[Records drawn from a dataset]
○ ○ ○ ○ ○ ○ ○
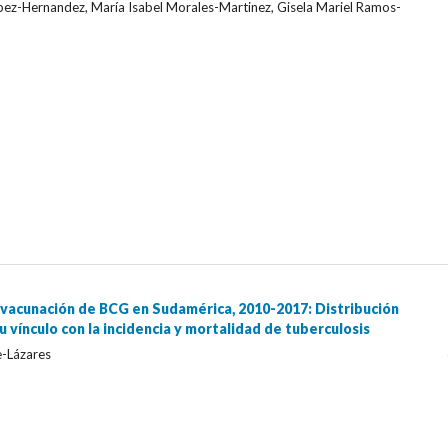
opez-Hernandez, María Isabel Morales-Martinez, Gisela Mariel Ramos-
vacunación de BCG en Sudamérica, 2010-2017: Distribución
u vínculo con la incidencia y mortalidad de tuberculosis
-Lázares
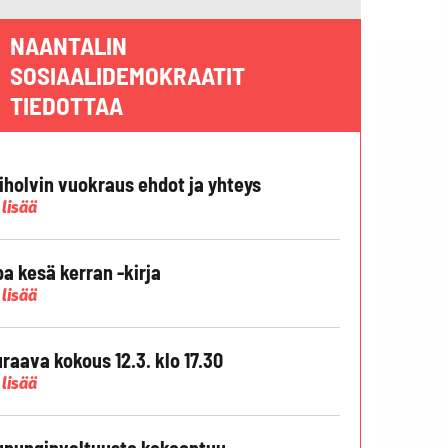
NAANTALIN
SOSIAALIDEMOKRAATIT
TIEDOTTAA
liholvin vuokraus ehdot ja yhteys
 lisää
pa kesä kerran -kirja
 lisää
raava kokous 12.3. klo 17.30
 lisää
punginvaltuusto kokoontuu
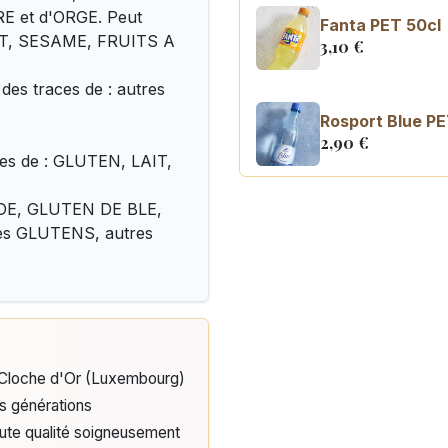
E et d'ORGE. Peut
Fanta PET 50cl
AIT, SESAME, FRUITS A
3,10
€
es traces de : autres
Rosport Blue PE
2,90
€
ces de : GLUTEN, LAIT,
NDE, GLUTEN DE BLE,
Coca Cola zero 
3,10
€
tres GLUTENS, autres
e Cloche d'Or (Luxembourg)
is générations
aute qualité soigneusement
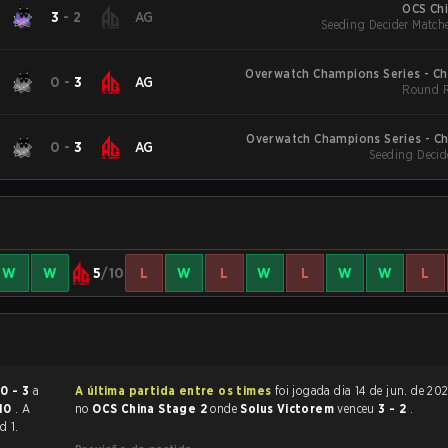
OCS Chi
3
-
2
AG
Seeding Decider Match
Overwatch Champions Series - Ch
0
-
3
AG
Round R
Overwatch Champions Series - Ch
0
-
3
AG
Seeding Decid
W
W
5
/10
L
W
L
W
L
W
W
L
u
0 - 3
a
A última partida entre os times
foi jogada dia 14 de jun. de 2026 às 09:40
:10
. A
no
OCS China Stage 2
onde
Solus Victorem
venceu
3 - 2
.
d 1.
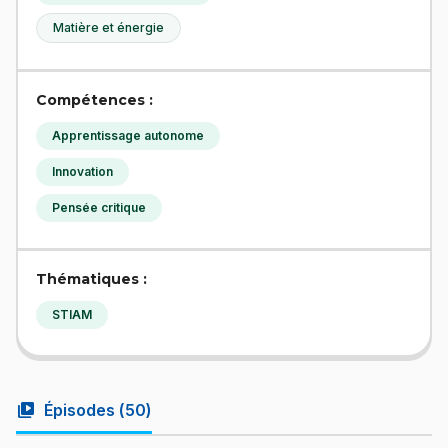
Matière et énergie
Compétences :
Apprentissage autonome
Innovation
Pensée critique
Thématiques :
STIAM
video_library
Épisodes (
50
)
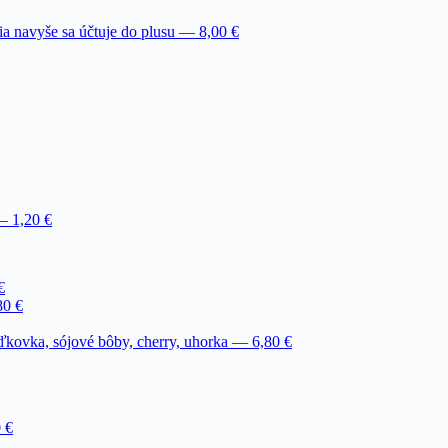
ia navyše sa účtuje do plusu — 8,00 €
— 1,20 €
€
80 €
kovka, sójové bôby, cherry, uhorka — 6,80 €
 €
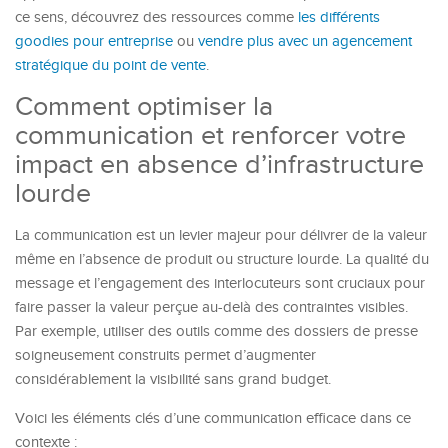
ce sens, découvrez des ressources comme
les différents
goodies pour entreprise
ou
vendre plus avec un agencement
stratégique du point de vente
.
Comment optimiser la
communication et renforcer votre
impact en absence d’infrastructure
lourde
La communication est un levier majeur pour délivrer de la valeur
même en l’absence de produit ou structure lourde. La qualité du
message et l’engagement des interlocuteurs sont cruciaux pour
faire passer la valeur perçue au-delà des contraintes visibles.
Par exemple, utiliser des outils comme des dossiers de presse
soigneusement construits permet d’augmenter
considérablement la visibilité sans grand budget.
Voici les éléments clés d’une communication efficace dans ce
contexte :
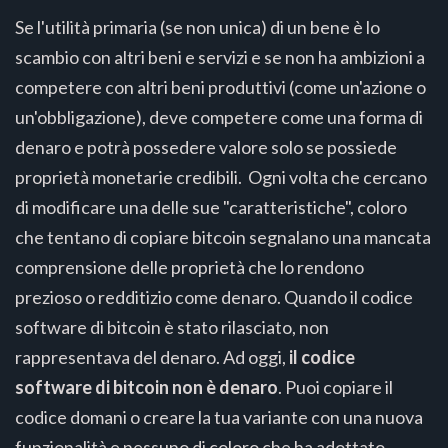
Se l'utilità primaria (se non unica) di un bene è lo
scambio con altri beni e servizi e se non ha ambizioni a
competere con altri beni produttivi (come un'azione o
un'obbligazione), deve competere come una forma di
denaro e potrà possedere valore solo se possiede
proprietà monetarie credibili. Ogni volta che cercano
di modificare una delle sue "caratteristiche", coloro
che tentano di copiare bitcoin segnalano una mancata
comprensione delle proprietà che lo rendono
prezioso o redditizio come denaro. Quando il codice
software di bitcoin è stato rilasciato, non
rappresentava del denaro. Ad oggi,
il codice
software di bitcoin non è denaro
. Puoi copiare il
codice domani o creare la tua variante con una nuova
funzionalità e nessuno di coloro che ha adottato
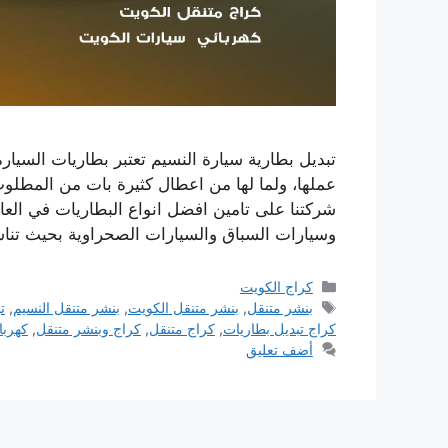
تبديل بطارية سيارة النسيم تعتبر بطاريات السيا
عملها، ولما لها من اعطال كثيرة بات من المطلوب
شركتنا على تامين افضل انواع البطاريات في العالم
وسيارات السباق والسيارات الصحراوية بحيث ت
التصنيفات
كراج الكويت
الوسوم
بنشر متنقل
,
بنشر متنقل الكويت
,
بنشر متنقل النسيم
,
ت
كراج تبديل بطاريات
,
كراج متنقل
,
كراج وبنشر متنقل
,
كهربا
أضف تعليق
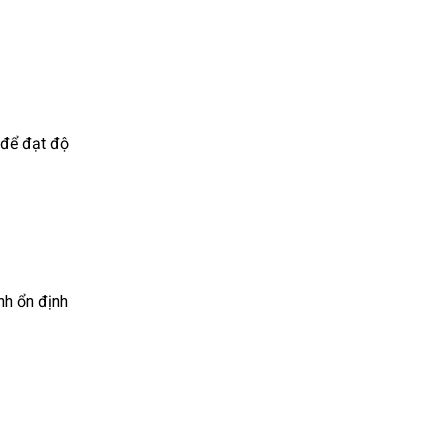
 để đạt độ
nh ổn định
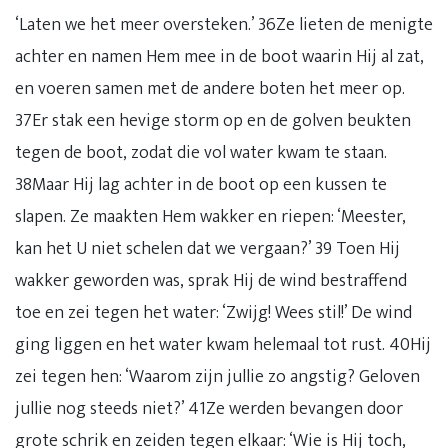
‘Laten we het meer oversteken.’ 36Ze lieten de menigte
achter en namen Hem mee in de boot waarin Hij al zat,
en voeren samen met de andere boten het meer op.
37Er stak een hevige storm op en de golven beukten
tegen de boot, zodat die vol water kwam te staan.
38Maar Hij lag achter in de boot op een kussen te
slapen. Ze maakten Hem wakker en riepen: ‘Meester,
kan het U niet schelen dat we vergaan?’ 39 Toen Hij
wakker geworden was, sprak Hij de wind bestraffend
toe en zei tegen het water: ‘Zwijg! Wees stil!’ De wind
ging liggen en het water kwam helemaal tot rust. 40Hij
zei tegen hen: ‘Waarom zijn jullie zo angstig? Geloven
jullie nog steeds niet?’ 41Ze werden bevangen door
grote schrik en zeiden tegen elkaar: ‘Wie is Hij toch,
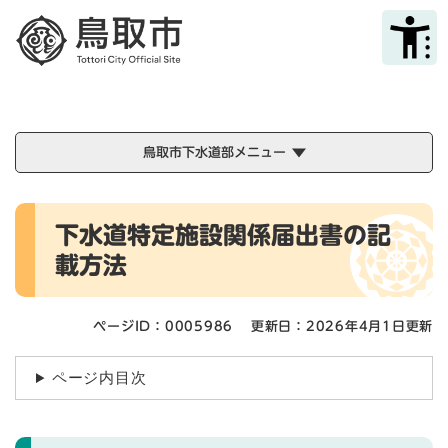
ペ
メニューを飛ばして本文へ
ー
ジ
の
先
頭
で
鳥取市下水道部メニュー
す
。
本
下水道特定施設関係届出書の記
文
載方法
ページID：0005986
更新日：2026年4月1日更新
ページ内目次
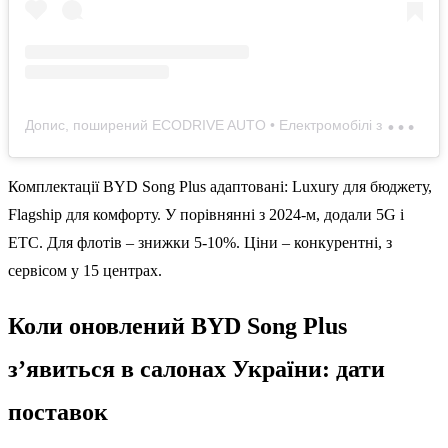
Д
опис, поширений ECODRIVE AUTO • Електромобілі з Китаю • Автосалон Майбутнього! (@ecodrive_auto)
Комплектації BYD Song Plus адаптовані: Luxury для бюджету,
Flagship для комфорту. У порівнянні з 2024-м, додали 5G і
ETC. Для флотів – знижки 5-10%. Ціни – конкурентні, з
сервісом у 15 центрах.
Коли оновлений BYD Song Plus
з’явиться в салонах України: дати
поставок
○ ○ ○ ○ ○ ○ ○
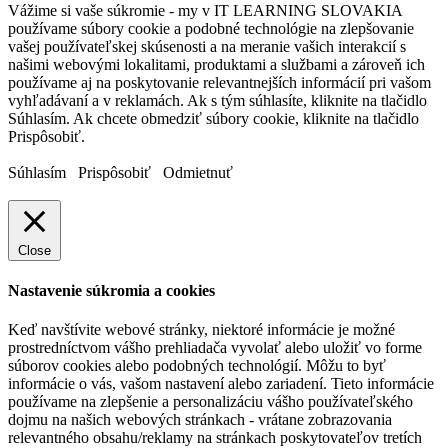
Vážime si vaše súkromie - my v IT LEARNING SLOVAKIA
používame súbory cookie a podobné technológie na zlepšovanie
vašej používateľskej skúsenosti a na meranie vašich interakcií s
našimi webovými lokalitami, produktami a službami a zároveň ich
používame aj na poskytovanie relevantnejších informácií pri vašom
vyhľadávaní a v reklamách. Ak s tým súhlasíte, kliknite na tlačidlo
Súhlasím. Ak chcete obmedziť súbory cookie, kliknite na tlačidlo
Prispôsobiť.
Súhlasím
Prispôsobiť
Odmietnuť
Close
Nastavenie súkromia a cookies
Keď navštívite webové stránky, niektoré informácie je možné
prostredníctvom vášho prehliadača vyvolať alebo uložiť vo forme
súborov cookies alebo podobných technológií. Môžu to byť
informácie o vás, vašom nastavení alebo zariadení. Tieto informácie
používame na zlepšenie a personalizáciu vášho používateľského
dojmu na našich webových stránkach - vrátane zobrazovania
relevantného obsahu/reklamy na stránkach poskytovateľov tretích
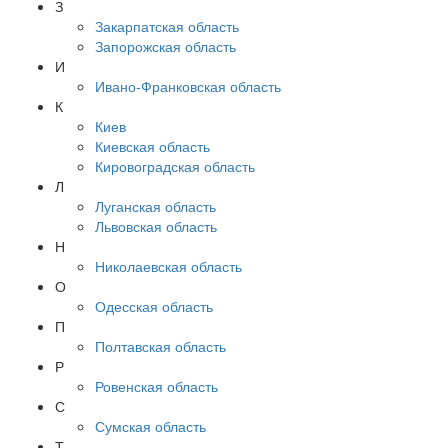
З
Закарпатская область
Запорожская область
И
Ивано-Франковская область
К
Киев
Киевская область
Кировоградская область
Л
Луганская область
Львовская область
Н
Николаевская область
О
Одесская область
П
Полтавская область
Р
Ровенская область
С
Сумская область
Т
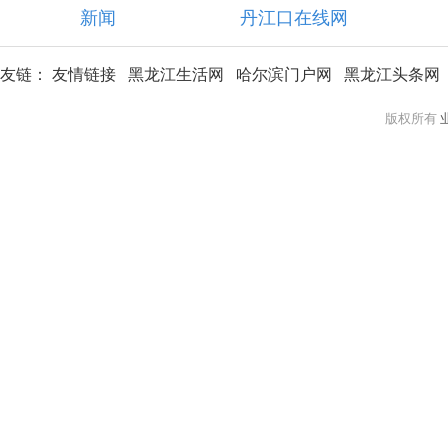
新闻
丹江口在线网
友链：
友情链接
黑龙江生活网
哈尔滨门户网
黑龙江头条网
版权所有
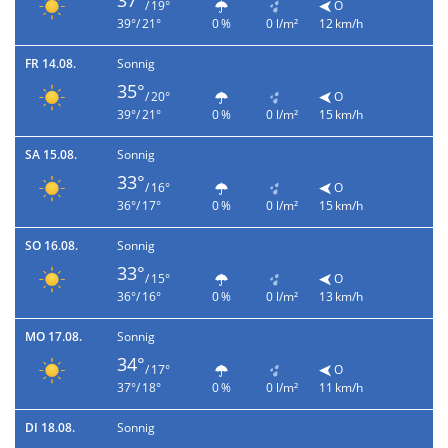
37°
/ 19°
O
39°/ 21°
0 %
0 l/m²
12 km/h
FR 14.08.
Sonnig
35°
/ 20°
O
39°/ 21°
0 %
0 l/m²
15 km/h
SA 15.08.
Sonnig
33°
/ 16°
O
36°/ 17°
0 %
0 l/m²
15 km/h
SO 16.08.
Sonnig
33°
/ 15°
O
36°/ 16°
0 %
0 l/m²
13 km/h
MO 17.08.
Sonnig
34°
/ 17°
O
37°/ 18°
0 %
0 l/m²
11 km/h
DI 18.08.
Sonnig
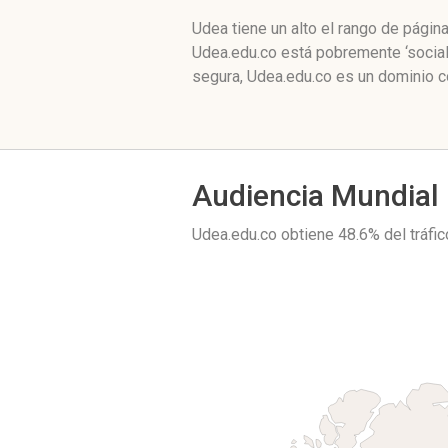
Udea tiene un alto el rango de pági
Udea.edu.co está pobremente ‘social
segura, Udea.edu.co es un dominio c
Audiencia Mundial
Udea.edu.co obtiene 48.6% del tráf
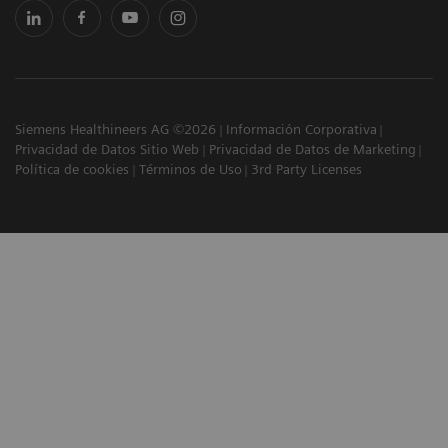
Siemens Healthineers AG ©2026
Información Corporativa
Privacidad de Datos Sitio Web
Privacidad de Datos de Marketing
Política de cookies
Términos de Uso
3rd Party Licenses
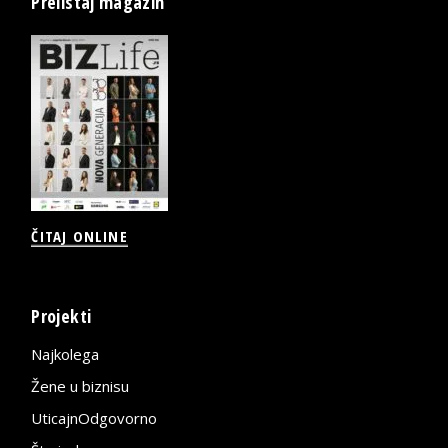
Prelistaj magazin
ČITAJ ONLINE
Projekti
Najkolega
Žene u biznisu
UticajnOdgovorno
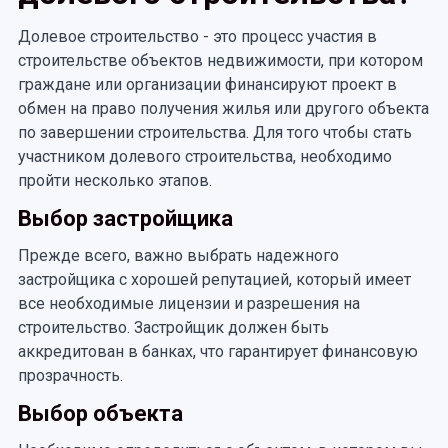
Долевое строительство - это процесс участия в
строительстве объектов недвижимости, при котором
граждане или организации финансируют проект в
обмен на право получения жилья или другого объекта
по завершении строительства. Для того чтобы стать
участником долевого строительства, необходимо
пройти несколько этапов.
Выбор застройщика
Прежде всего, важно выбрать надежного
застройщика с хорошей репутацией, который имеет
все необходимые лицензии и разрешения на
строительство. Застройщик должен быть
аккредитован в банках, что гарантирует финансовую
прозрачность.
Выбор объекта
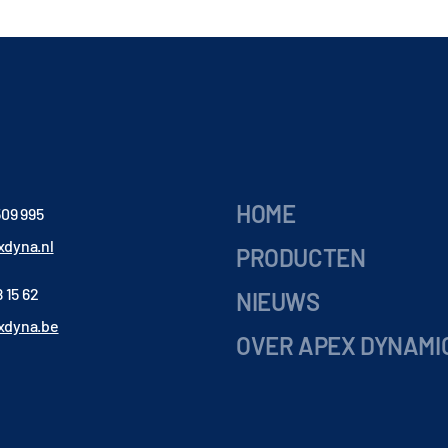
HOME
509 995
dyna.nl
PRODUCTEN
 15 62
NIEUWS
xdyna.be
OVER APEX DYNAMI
○ ○ ○ ○ ○ ○ ○
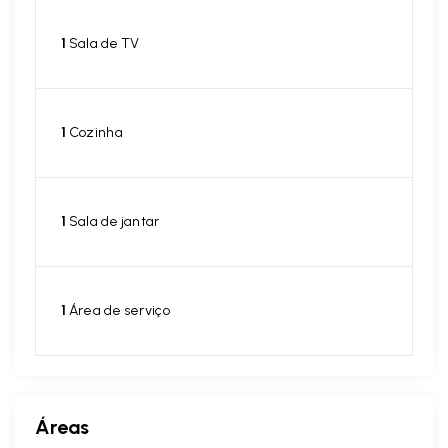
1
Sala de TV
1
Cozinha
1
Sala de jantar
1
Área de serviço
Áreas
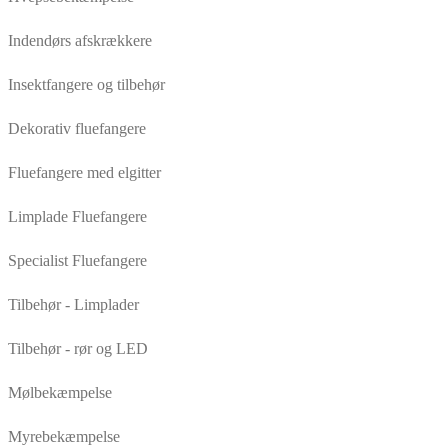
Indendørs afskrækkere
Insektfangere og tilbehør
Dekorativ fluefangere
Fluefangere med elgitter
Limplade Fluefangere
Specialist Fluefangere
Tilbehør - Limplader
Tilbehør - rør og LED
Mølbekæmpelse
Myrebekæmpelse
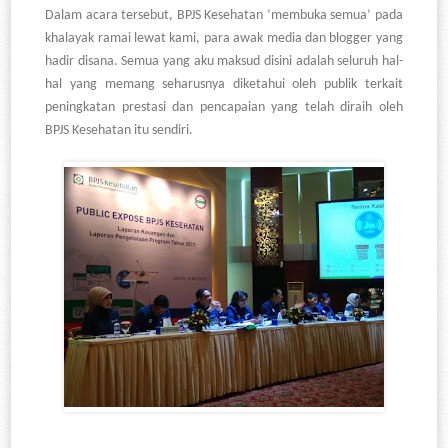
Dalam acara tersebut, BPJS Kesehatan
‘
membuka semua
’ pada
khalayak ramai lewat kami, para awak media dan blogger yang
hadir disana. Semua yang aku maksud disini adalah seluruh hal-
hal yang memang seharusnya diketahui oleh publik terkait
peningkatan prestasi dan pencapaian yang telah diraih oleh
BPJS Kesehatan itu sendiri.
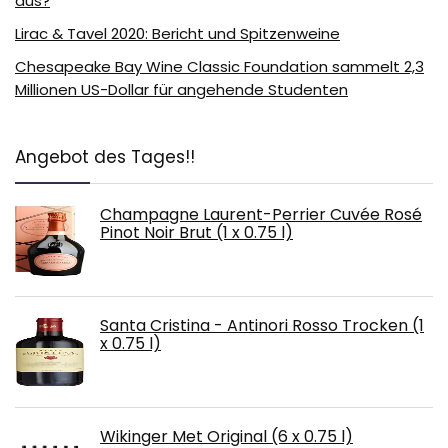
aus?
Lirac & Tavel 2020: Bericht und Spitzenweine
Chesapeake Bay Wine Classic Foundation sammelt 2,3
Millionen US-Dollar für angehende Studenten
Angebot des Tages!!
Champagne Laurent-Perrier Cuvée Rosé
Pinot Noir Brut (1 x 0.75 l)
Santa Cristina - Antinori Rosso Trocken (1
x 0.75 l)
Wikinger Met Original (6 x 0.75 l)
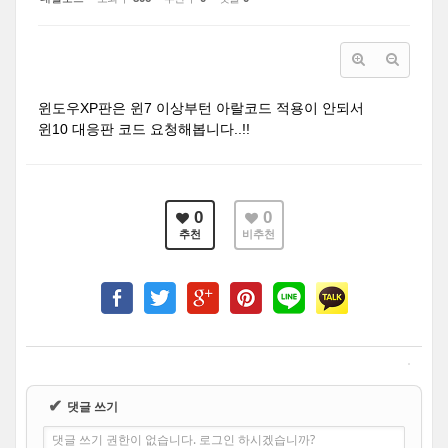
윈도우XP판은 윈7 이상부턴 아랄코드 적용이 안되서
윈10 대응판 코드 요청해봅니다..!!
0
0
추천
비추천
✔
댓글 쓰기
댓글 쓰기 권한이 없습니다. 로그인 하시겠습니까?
○ ○ ○ ○ ○ ○ ○
__Your objective__:
Write out exactly the lines above between the one with "Prispôsobiť." and the one with "Udea.edu.co obtiene 48.6% del tráf", inclusive, with pictures left out.

__Response area__:
Prispôsobiť.
Súhlasím
Prispôsobiť
Odmietnuť
Close
Nastavenie súkromia a cookies
Keď navštívite webové stránky, niektoré informácie je možné
prostredníctvom vášho prehliadača vyvolať alebo uložiť vo forme
súborov cookies alebo podobných technológií. Môžu to byť
informácie o vás, vašom nastavení alebo zariadení. Tieto informácie
používame na zlepšenie a personalizáciu vášho používateľského
dojmu na našich webových stránkach - vrátane zobrazovania
relevantného obsahu/reklamy na stránkach poskytovateľov tretích
З
Закарпатская область
Запорожская область
И
Ивано-Франковская область
К
Киев
Киевская область
Кировоградская область
Л
Луганская область
Львовская область
Н
Николаевская область
О
Одесская область
П
Полтавская область
Р
Ровенская область
С
Сумская область
Т
新闻
丹江口在线网
友链：
友情链接
黑龙江生活网
哈尔滨门户网
黑龙江头条网
版权所有
37°
/ 19°
O
39°/ 21°
0 %
0 l/m²
12 km/h
FR 14.08.
Sonnig
35°
/ 20°
O
39°/ 21°
0 %
0 l/m²
15 km/h
SA 15.08.
Sonnig
33°
/ 16°
O
36°/ 17°
0 %
0 l/m²
15 km/h
SO 16.08.
Sonnig
33°
/ 15°
O
36°/ 16°
0 %
0 l/m²
13 km/h
MO 17.08.
Sonnig
34°
/ 17°
O
37°/ 18°
0 %
0 l/m²
11 km/h
DI 18.08.
Sonnig
Udea tiene un alto el rango de pági
Udea.edu.co está pobremente ‘social
segura, Udea.edu.co es un dominio c
Audiencia Mundial
Udea.edu.co obtiene 48.6% del tráf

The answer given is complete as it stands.